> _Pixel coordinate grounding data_
★ ★ ★

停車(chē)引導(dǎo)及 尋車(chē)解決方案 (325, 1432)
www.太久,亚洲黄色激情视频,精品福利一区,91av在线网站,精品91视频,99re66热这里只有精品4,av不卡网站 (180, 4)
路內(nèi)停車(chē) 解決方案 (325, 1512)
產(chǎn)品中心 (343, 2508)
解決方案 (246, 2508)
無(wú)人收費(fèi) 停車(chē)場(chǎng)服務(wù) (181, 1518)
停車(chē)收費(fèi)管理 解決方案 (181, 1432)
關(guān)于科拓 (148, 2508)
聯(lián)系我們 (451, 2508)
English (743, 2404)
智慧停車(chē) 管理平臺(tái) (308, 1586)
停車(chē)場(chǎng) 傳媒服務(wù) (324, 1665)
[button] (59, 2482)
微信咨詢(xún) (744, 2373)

★ ★ ★

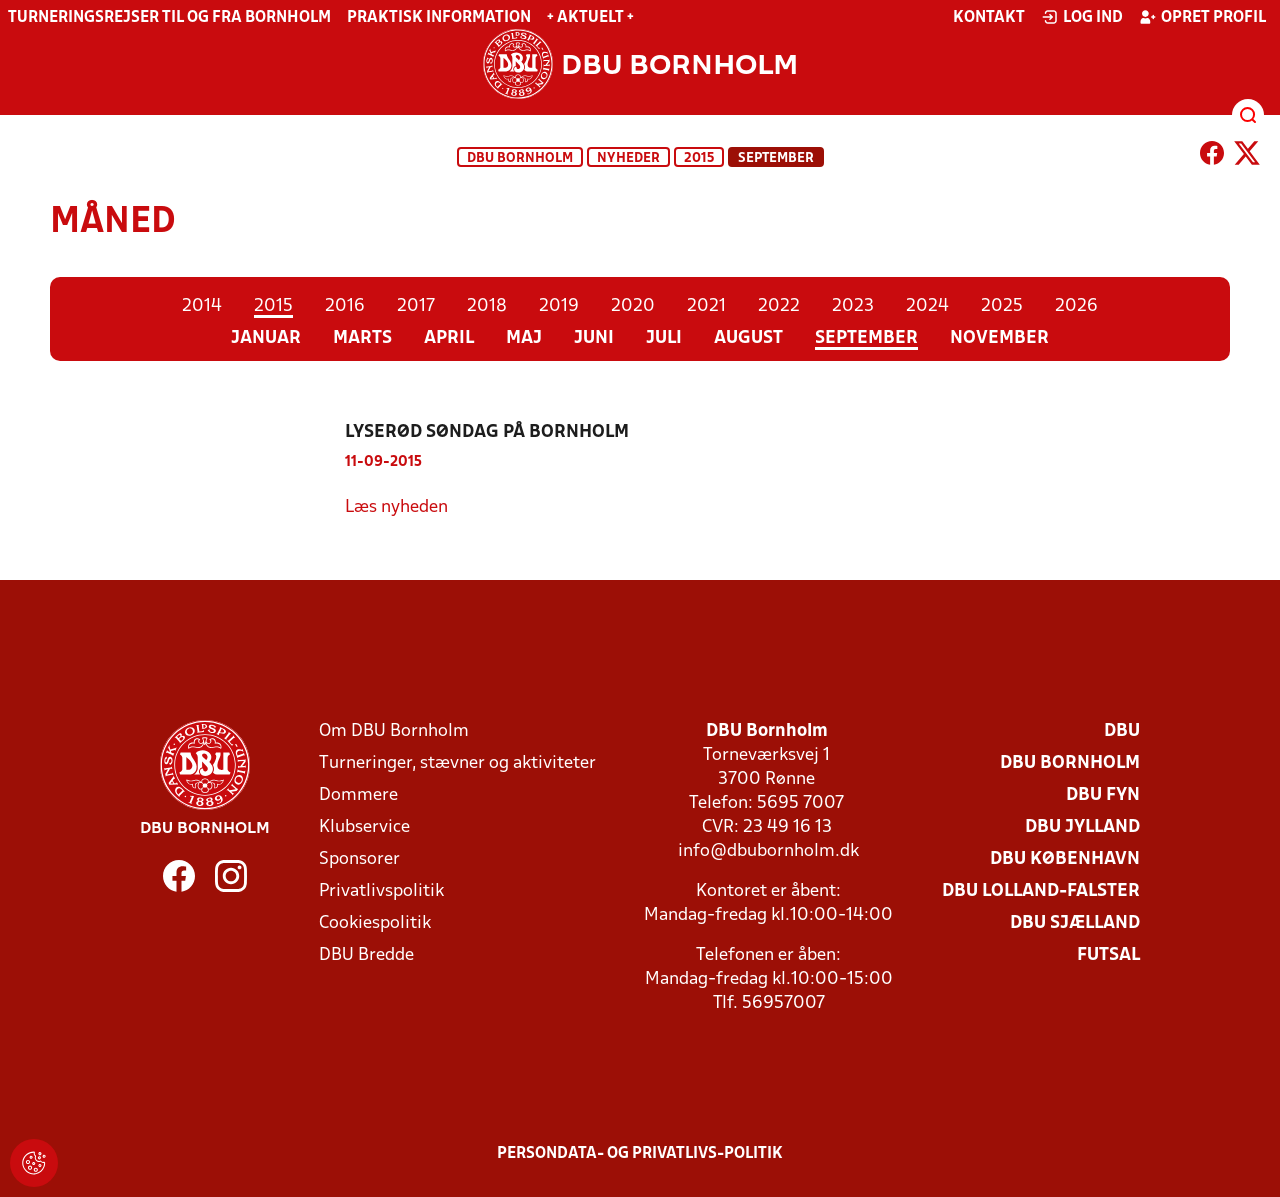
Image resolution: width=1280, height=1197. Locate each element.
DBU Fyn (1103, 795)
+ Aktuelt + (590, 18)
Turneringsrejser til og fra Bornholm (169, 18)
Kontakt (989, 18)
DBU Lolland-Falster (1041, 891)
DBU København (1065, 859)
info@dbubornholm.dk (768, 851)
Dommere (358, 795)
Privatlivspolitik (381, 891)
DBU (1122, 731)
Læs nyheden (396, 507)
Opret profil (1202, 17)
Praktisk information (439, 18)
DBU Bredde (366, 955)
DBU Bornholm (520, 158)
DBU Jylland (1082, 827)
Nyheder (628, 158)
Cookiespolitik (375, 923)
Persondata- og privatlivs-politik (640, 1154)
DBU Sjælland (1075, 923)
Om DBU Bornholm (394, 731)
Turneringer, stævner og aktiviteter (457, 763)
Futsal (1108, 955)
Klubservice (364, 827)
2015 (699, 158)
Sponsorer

★ ★ ★

> _Task goal_
What lines in the data above carry "解決方案"? Return them all.

> _Task answer_
停車(chē)引導(dǎo)及 尋車(chē)解決方案 (325, 1432)
路內(nèi)停車(chē) 解決方案 (325, 1512)
解決方案 (246, 2508)
停車(chē)收費(fèi)管理 解決方案 (181, 1432)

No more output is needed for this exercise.